A new Elway poll finds that 70 percent of Washington state voters support I-594, which would require more extensive background checks for gun sales, including sales online and at gun shows. Meanwhile, 46 percent support I-591, which would prohibit background checks on gun sales "unless a national standard is required," essentially enshrining the status quo in Washington state.
That represents a slight decline in support for I-594 since April, when 72 percent of voters said they supported it, and a larger slide for 591, from 55 percent.
However, you'll notice that the total number of voters who say they support 594 and those who say they support 591 adds up to well over 100 percent. That's because nearly one third of voters (32 percent) say they're inclined to vote for both measures, despite the fact that they would have opposite effects.
What's going on? Elway notes that the two measures have "similar sounding ballot titles," which could be creating voter confusion.
I-591, which "Concerns firearms," reads, "This measure would prohibit government agencies from confiscating guns or other firearms from citizens without due process, or from requiring background checks on firearm recipients unless a uniform national standard is required."

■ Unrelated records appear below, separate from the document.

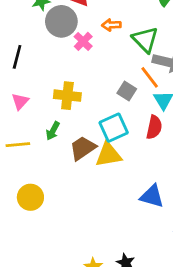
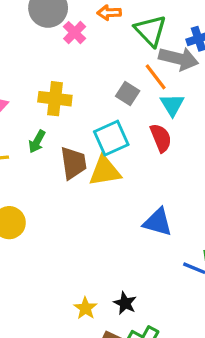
red semicircle: (154, 127) -> (161, 138), turned -35
brown trapezoid: (83, 148) -> (73, 163), turned 116

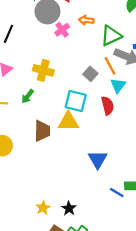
green triangle: (150, 31) -> (111, 36), turned 40
cyan square: (111, 138) -> (76, 101), turned 30
brown trapezoid: (73, 163) -> (42, 131), moved
blue triangle: (158, 222) -> (98, 159), turned 36

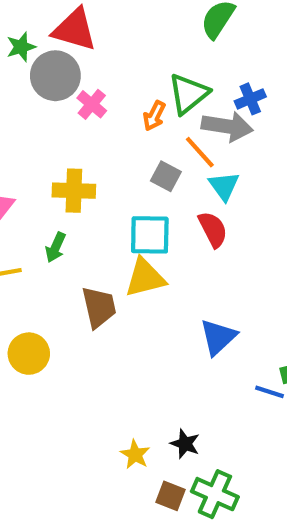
orange arrow: (86, 20) -> (154, 116), moved, turned -56
blue triangle: (98, 159) -> (218, 337), turned 30

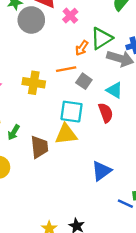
pink cross: (92, 104) -> (70, 16), moved
orange line: (200, 152) -> (66, 69), moved, turned -66
cyan triangle: (224, 186) -> (114, 90), turned -30
green arrow: (56, 247) -> (14, 132), moved

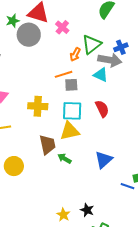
gray square: (84, 81) -> (71, 85), moved, turned -32
yellow cross: (34, 83) -> (38, 106), moved
cyan triangle: (114, 90) -> (101, 75), moved
green arrow: (14, 132) -> (64, 158), moved, turned 96

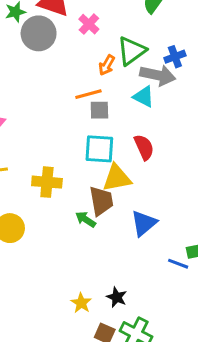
yellow cross: (38, 106) -> (47, 182), moved
yellow triangle: (70, 131) -> (117, 178), moved
brown trapezoid: (47, 145) -> (101, 201), moved

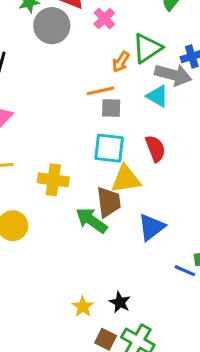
green arrow: (86, 219) -> (91, 220), size x1.5

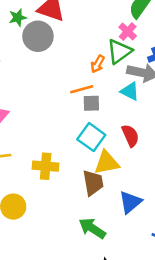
pink cross: (104, 18) -> (128, 32), moved
cyan square: (109, 148) -> (91, 137), turned 32
green arrow: (91, 220) -> (92, 228), moved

And I-594, which "Concerns background checks for firearms sales and transfers," reads, "This measure would apply currently used criminal and public safety background checks by licensed dealers to all firearm sales and transfers, including gun show and online sales, with specific exceptions."
Overall, state voters are strongly supportive of background checks; asked the broader question, "Do you favor more extensive background checks for gun sales? Or do you favor keeping the background check system as it is?," 61 percent said they favored more extensive background checks, and 33 percent said they liked the system as it is—numbers that have scarcely budged since April, when the balance was 62-32.
Almost half of the respondents to the poll, which has a margin of error of +/-4.5 percent, included nearly half self-identified "independents" (48 percent), and appeared to skew somewhat older—59 percent of the respondents were over 50.